Adventures in Open Table Roleplaying

HER MAJESTY, CHILD OF THE IMMORTAL SUN, has little interest in this distant land. She sees its people as mere barbarians, only valuable so long as they respect the empire’s authority and supply it with furs, amber, ivory, and metals. The empire maintains a single outpost here, in the town of Vallo’s Bridge.

You are criminals convicted of high treason. You were given a choice — accept Her Majesty’s justice at the end of a noose, or be exiled across the sea to do her bidding.

See, Her Greatness has given a small fortune of silver to the Scrylings, a debt she needs reclaimed. One problem: the Scrylings were decimated by the dragon Bandradaim. It is up to you, then, to recoup the Empress’ investment — to delve into forgotten tombs, monster lairs, and haunted forests to find as much treasure as humanly possible.

And of course, you plan on making a fortune of your own in the process.

Bas-relief of Heracles from Syria, 2nd Century CE
(Wikipedia) Bas-relief of Heracles from Syria, 2nd Century CE

That’s how I began, about three weeks ago, my very first open table” RPG campaign. As far as I’m aware, Justin Alexander of The Alexandrian coined the term, but the concept is old. The gist is that instead of running a grand narrative campaign with the same group of players, I run a more episodic adventure with a large pool of potential players, only some of whom show up for any given session. Players can drop in and drop out as they please, with no expectation that they have to show up week-after-week. Instead of running D&D 5th Edition, I’m running Knave, a game with a much lower barrier to entry (and also much easier to run on my end).

This way, I’m not wrangling schedules to try and find a time that fits for 4-6 busy adults. I don’t have to worry about disrupting narrative continuity by introducing new characters, and I can easily introduce new people to the hobby. Over the course of three weekends, I’ve already had two players at my table who’ve never played a roleplaying game before. I’m gaming more often now than I have since high school, and I’m having a ton of fun in the process.

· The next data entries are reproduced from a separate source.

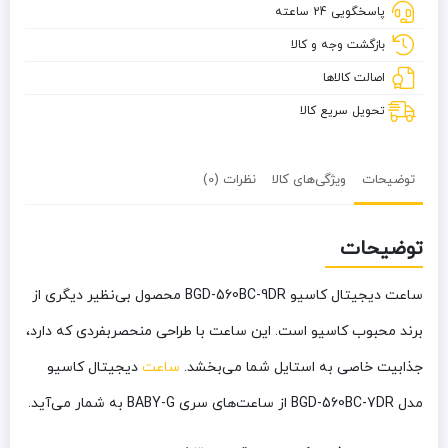
پاسخگویی 24 ساعته
560BC-
9DR
بازگشت وجه و کالا
اصالت کالاها
تحویل سریع کالا
توضیحات
ویژگی‌های کالا
نظرات (0)
توضیحات
ساعت دیجیتال کاسیو BGD-560BC-9DR محصول بی‌نظیر دیگری از
برند محبوب کاسیو است. این ساعت با طراحی منحصربفردی که دارد،
جذابیت خاصی به استایل شما می‌بخشد.
ساعت
دیجیتال کاسیو
مدل BGD-560BC-7DR از ساعت‌های سری BABY-G به شمار می‌آید.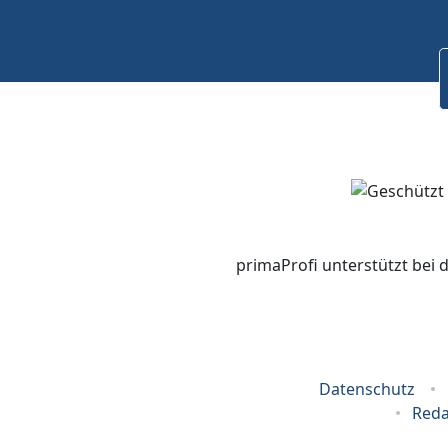
primaProfi unterstützt bei 
Datenschutz
Reda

The key to making this work is Vallo’s Bridge. All the exiles — all the player characters — live in that town, and they venture out from there to explore abandoned mines, wizard’s towers, ruined villages, ancient temples, and other places. At the end of each session, everybody returns to town to rest, recover, sell their loot, and level up. This means that any combination of characters can set off for adventure each week, which makes the open table work.

I’ve coupled this with a silver-for-XP system to reinforce the default goal of the campaign — steal treasure and give it to the crown — with a twist: only the silver turned into the authorities gets traded for experience points. This gives the players a choice between spending their money on XP and spending their money on anything else, which I think is interesting.

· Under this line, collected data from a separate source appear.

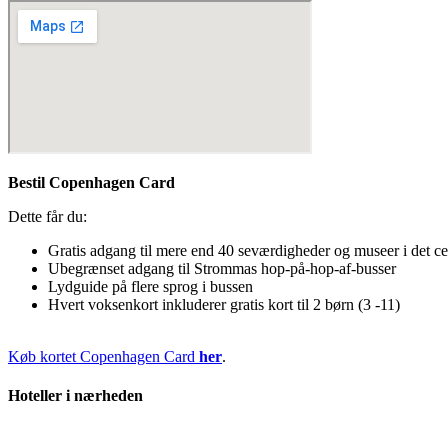
Bestil Copenhagen Card
Dette får du:
Gratis adgang til mere end 40 seværdigheder og museer i det ce
Ubegrænset adgang til Strommas hop-på-hop-af-busser
Lydguide på flere sprog i bussen
Hvert voksenkort inkluderer gratis kort til 2 børn (3 -11)
Køb kortet Copenhagen Card
her
.
Hoteller i nærheden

I have my own rules for hexcrawling, a calendar to track time, a rumor table I have new players roll on when they make their character, and a growing collection of adventure locations I’m plopping onto the map. It’s gonzo — one player’s character is named Georgebush McCrimble” and another is named Curmudgeon” — but that’s all part of the fun. This isn’t a grand epic adventure, it’s casual gaming over drinks and snacks.

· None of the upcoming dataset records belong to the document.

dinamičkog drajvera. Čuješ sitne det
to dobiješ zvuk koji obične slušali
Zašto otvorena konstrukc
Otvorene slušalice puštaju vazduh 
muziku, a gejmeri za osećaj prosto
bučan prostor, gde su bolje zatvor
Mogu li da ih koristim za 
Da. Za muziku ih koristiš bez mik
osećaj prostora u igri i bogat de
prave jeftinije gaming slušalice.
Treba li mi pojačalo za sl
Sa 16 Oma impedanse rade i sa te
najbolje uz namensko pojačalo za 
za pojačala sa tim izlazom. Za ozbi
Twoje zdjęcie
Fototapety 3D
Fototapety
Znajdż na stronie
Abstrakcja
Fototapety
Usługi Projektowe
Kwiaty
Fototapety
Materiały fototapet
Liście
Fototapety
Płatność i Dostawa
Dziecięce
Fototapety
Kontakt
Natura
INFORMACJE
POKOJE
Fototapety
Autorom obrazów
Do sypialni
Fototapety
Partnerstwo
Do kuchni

It’s been a good few sessions! One group of players explored an abandoned mine where they dodged boulder traps, threw bar soap at goblins for lack of a ranged weapon, and did battle with a living crystal statue. Another group met an elf witch-poet in a prehistoric henge, learned of his goal to map ancient locations of Fairy myth, and recruited him to plunder an old wizard’s tower.

I might post some post-session reports as the campaign continues. If you’re struggling to line up players’ schedules for a normal D&D game, I highly recommend trying an open table.